[Opening Data excerpts section]

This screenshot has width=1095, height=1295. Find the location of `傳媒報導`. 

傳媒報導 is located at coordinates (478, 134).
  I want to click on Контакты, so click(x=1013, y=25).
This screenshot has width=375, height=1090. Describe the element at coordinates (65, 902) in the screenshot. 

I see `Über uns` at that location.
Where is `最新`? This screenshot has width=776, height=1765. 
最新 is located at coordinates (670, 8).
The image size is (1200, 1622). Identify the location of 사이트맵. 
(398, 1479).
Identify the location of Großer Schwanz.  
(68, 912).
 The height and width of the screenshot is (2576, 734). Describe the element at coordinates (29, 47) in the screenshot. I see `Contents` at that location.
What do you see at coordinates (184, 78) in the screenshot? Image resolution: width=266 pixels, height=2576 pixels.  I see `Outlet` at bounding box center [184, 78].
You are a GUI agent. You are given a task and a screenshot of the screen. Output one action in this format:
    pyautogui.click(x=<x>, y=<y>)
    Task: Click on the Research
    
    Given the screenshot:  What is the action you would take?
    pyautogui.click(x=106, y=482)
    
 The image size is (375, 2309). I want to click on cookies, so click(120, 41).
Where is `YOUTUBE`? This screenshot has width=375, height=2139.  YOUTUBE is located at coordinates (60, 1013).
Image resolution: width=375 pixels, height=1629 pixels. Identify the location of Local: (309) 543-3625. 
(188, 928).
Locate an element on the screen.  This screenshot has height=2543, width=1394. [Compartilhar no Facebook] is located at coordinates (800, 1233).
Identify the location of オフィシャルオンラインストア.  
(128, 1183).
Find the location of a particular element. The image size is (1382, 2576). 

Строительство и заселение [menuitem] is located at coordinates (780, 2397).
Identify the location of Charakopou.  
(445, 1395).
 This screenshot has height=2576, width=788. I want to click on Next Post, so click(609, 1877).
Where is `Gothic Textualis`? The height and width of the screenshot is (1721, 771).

[Closing Data excerpts section]

[Task prompt]: The required output is every line of the entries, starting at the one that contains "Identify the location of Charakopou." and ending at the last, copied exactly.

[Completed exercise]:
Identify the location of Charakopou.  
(445, 1395).
 This screenshot has height=2576, width=788. I want to click on Next Post, so click(609, 1877).
Where is `Gothic Textualis`? The height and width of the screenshot is (1721, 771).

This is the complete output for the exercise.